Robert R. McLaughlin Bible Ministries

The TREE OF LIFE is a weekly teaching summary.

The Tree of Life for week ending 07/07/02.
A Sign Appeared in Heaven. Rev 12, How Bible Doctrine made Isacc Great, Gen 27.

Revelation 12:1 And a great sign appeared in heaven: a woman [Israel] clothed with the sun [Jacob, GEN 37:9-10], and the moon under her feet and on her head a crown of twelve stars.

In our study of the past and future of Israel, we have seen that there were three important signs given to the Jews.

1. The sign of circumcision, a sign that Abraham would perpetuate the Jewish race, GEN 17:11, "And you shall be circumcised in the flesh of your foreskin; and it shall be the sign of the covenant between Me and you."

2. The sign of the virgin birth, pointing to the Hypostatic Union and the unique relationship that the Lord Jesus Christ would have with God the Father, ISA 7:14, "Therefore the Lord Himself will give you a sign: Behold, a virgin will be with child and bear a son, and she will call His name Immanuel."

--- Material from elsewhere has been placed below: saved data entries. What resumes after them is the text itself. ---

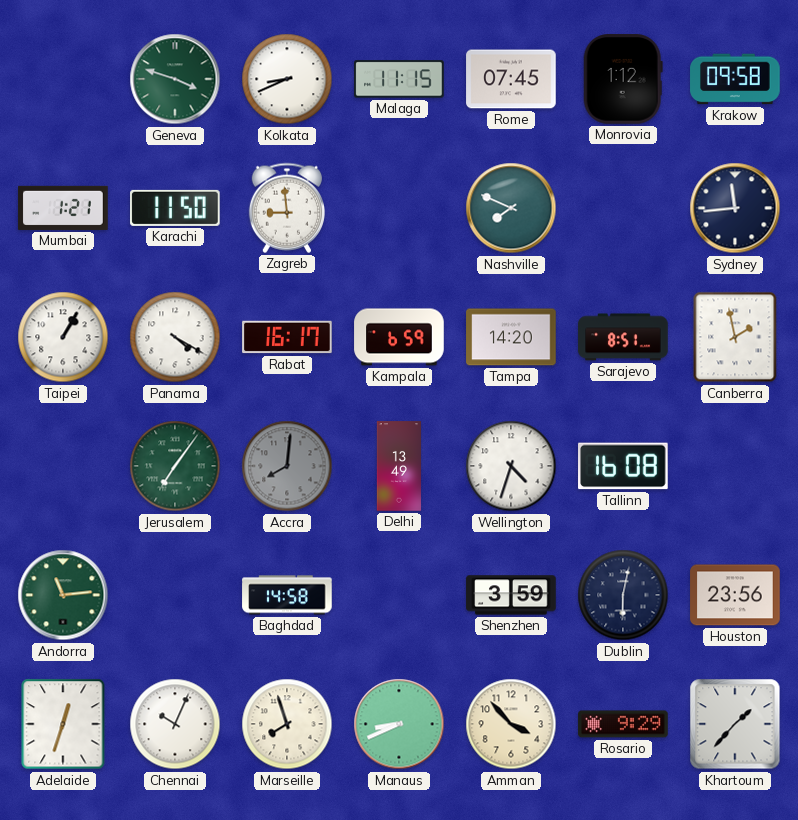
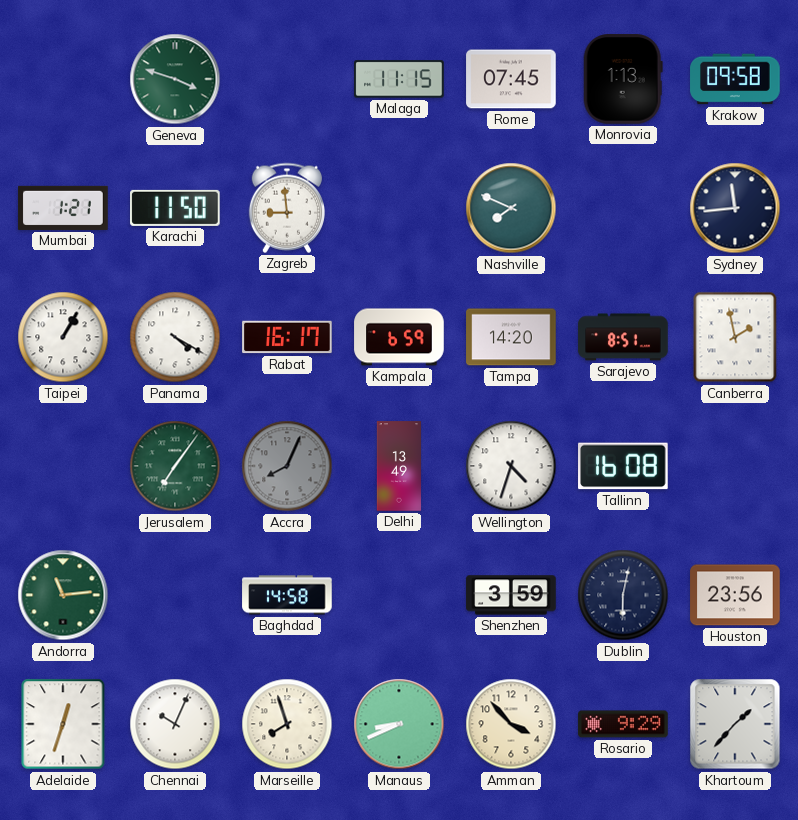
Kolkata: 8:41 -> none
Monrovia: 1:12 -> 1:13
Accra: 8:01 -> 8:04
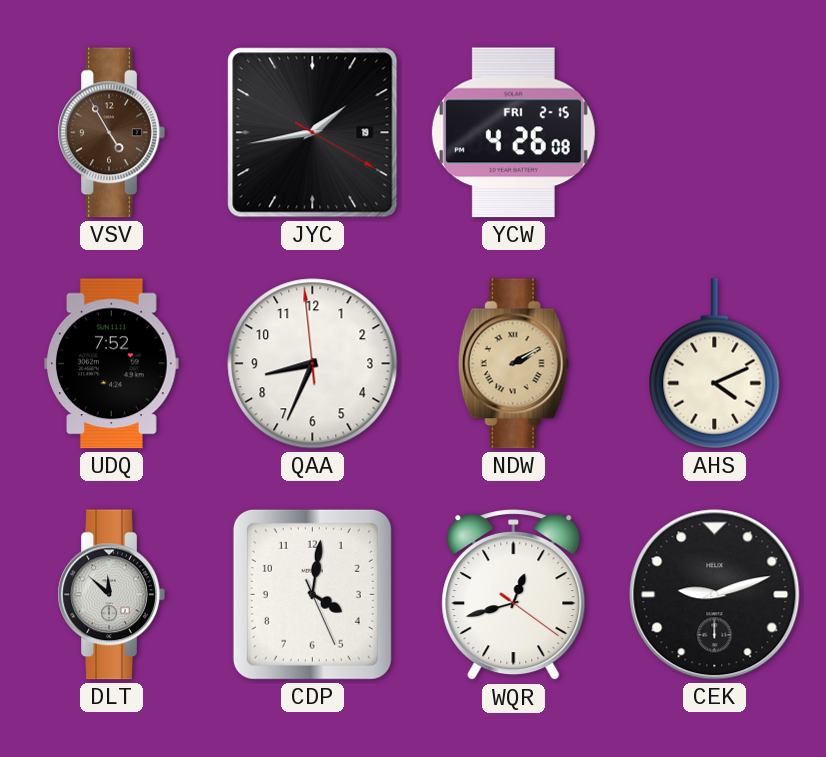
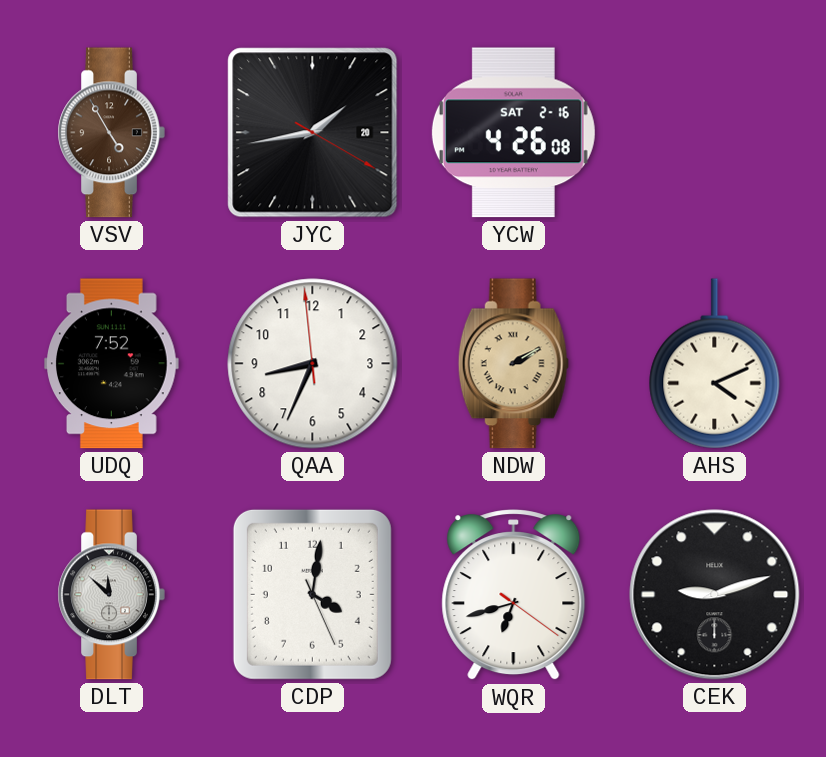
JYC date: 19 -> 20
YCW date: FRI 2-15 -> SAT 2-16
WQR: 12:42 -> 6:42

3. The sign of Israel becoming a nation, manifested by the miracles of the ten plagues, EXO 10:2. In Revelation 12:1">REV 12:1, the "twelve stars" refer to the twelve tribes of Israel, who came from a man called Jacob. To better understand God's plan and His grace on behalf of the Jewish race, we need to look at Jacob and his father Isaac. Both men are great examples of Bible doctrine making a man out of a wimp, and even providing a place for him in God's "hall of fame," Heb 11.

GEN 27:1-2 Now it came about, when Isaac was old, and his eyes were too dim to see, that he called his older son Esau and said to him, "My son." And he said to him, "Here I am." And Isaac said, "Behold now, I am old and I do not know the day of my death."


Isaac is now 137 years old, his half-brother Ishmael has been dead for 14 years, and he thinks he is also dying; however, he will live another 43 years.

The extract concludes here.